Zum Nato-Gipfel im Juni in Den Haag ließ Deutschland schon im Vorfeld keinen Zweifel daran, dass man Trumps Forderung zustimmen werde, die Verteidigungsausgaben der Bündnisländer sukzessive auf fünf Prozent zu erhöhen. Nicht (nur), um Trump bei Laune und in der Nato zu halten. Sondern auch, weil ein deutliches Aufstocken der nationalen Wehretats in Anbetracht der volatilen Weltlage und eines kriegerischen Kremls angezeigt erscheint. Der Einigkeit von Den Haag folgten im Juli bilaterale Verträge zwischen London und Berlin über eine vertiefte Zusammenarbeit in der Verteidigung sowie zwischen London und Paris zur Koordination ihrer beiden Atomarsenale.

Dass die drei europäischen Staatslenker im Jahr 2025 anders auf das Gaspedal treten als es in den drei Jahren Ukrainekrieg zuvor der Fall war, dürfte auch daran liegen, dass sich die Bedrohungslage konkretisiert. Laut Nato-Schätzung wäre Russland beim derzeitigen Aufrüstungstempo etwa 2029 in der Lage, die Nato durch einen massiven Angriff etwa an der Ostflanke herauszufordern.

Europa steckt im "Verwundbarkeitsfenster"

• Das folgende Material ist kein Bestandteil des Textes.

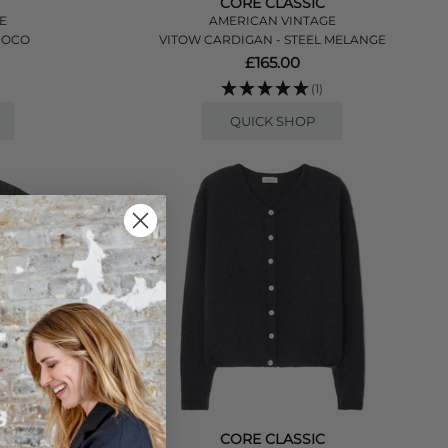
CORE CLASSIC
E
AMERICAN VINTAGE
HOCO
VITOW CARDIGAN - STEEL MELANGE
£165.00
(1)
QUICK SHOP
CORE CLASSIC
E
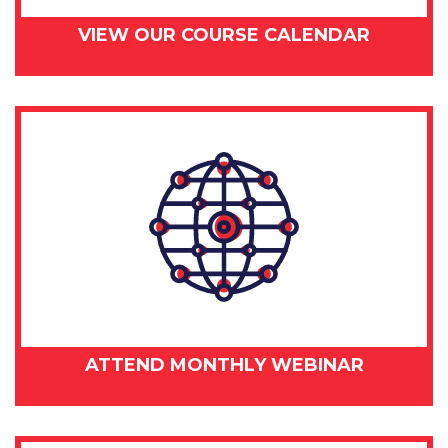
VIEW OUR COURSE CALENDAR
ATTEND MONTHLY WEBINAR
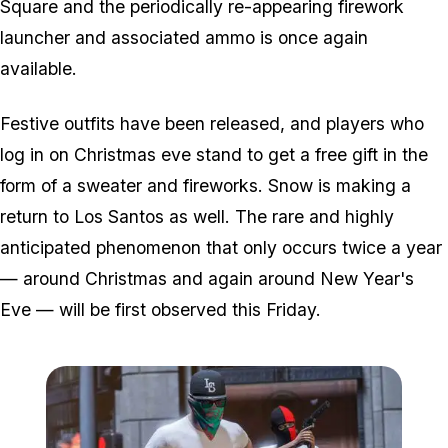
Square and the periodically re-appearing firework
launcher and associated ammo is once again
available.
Festive outfits have been released, and players who
log in on Christmas eve stand to get a free gift in the
form of a sweater and fireworks. Snow is making a
return to Los Santos as well. The rare and highly
anticipated phenomenon that only occurs twice a year
— around Christmas and again around New Year's
Eve — will be first observed this Friday.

Vier Jahre sind in der Rüstungsbranche mit ihren langen Entwicklungs- und Produktionsphasen so gut wie gar nichts. Zudem beobachtet man auch vom Kreml aus die Anstrengungen der Europäer, sich bis 2029 wehrhafter aufzustellen. Den Zeitraum bis dahin nennt Sicherheitsexperte Frank Sauer das "Verwundbarkeitsfenster", in dem Europa sich derzeit befinde. "Man wäre geradezu dumm im Kreml, wenn man bis 2029 wartet", sagt der Forscher der Universität der Bundeswehr im neuesten DGAP-Podcast.

Russland wäre laut Fachmeinungen schon jetzt in der Lage, die Nato mit einem Angriff geringerer Reichweite - etwa auf einen der Baltenstaaten - zu testen. Die notwendigen Fähigkeiten für solch einen begrenzten Einfall seien vorhanden. Warum also warten, bis Europa seine Verteidigungslücken weiter schließt und auch andere für den Kreml günstige Umstände sich verändern könnten? "Donald Trump ist jetzt im Amt", sagt Sauer. "Wir sind jetzt nicht vorbereitet. Jetzt ist der Moment."

Unter diesen Gesichtspunkten scheint die britisch-französisch-deutsche Initiative und die neue Freude am Führen in Europa nicht mehr nur angemessen, sondern auch dringlich. Denn auch wenn die Verträge unterzeichnet sind, lauert der Teufel bekanntlich im Detail. Davon gibt es im Rüstungswesen jede Menge, und ihre Zahl scheint sich exponentiell zu vergrößern, sobald es sich um ein Gemeinschaftsprojekt europäischer Partnerländer handelt.

Ob es um FCAS geht, den zukünftig ersten Kampfjet der sechsten Generation, den Airbus Defence & Space für Deutschland und Dassault aus Frankreich gemeinsam mit Spanien entwickeln. Um MGCS, den hochmodernen Panzer, der teils bemannt oder unbemannt in intensivsten Gefechten den deutschen Leopard und für Frankreich den Leclerc ersetzen soll. Oder aber um die Eurodrohne, die Frankreich und Deutschland gemeinsam mit Spanien und Italien entwickeln.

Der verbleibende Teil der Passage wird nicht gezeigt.